Now the project has been created. Let’s add the source files into the project. Select
Add or create design sources menu from
PROJECT MANAGER >
Add Sources and then click
Add Files to add the fft_wrap.v which is located under src folder. Then select
Add or create simulation sources menu and click
Add Files to add the fft_tb.v into the project. Use the same procedure to add the datain.txt and dataref.txt files into the project as simulation sources as well.
The fft_wrap.v simply instantiates the FFT IP which we just exported earlier. We need to set up the IP repo path in order to let Vivado find it. To do so, click
settings from Flow Navigator panel and add the IP export folder to the repo path.
IP Catalog from Flow Navigator and you should see the FFT IP shown in the User Repository.
Double click on the IP and click
OK to add it into the project. Now you should see the IP core was correctly instantiated in the project hierarchy view.
Open the fft_wrap.v file to take a look at its port signals. Along with the clock, reset and control signals (start, done, idle, ready), there are four input steam ports (inData_x and inData_x_ce) and four output stream ports (outData_x and outData_xwe*). The input and output data bus are simply validated by _ce or _we signals. In the testbench file fft_tb.v, we read the input data from datain.txt file, divide them into four data streams and then send them to the fft module. Four output data streams are received and compared with the reference data file dataref.txt. The test datasets are identical with the simulation example in /home/project/Vitis_Libraries/dsp/L1/examples/1Dfix_impluse directory.
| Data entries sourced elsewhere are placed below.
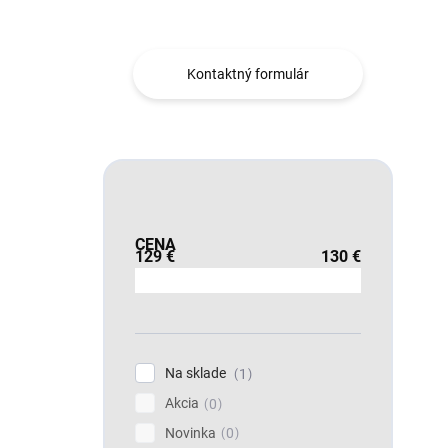
Obráťte sa na nás.
Kontaktný formulár
CENA
129
€
130
€
Na sklade
1
Akcia
0
Novinka
0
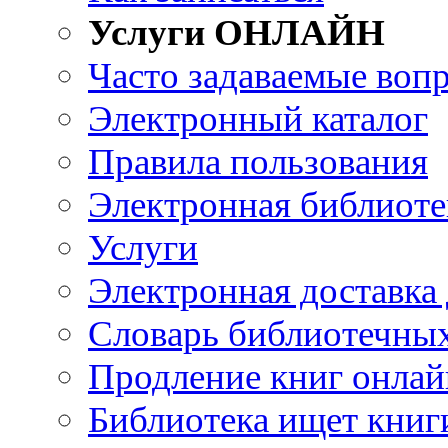
Услуги ОНЛАЙН
Часто задаваемые воп
Электронный каталог
Правила пользования
Электронная библиоте
Услуги
Электронная доставка
Словарь библиотечны
Продление книг онлай
Библиотека ищет книг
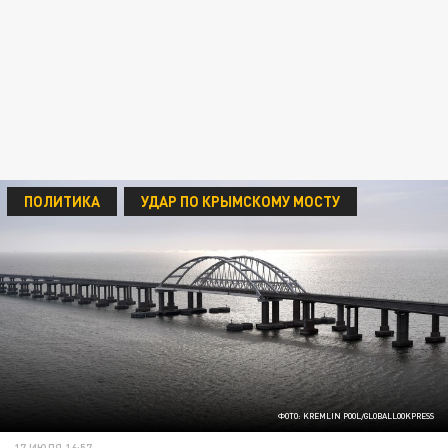
ПОЛИТИКА
УДАР ПО КРЫМСКОМУ МОСТУ
ФОТО: KREMLIN POOL/GLOBALLOOKPRESS
17 ИЮЛЯ 16:57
module fft_wrap ( output inData_0_ce, output inData_1_ce, output inData_2_ce, output inData_3_ce, input [31:0] inData_0, input [31:0] inData_1, input [31:0] inData_2, input [31:0] inData_3, output outData_0_we, output outData_1_we, output outData_2_we, output outData_3_we, output [41:0] outData_0, output [41:0] outData_1, output [41:0] outData_2, output [41:0] outData_3, input clk, input rst, input start, output done, output idle, output ready );
Simulate the top level project
Run Simulation from Flow Navigator and select
Run Behavioral Simulation. Vivado simulator launches with waveform loaded. Please note that the input data bus width is 32-bit and output data bus width is 42-bit.
If no issues encountered, simulation will end smoothly.
Result verification SUCCEED! Simulation finished.
Below is the screen shot of the simulation waveform.
Close the simulation window.
Implement the top level project
Run Implementation from Flow Navigator panel and click OK in the pop-up window. This will run through the Vivado synthesis and implementation flow which will generate both timing and resource reports for this IP.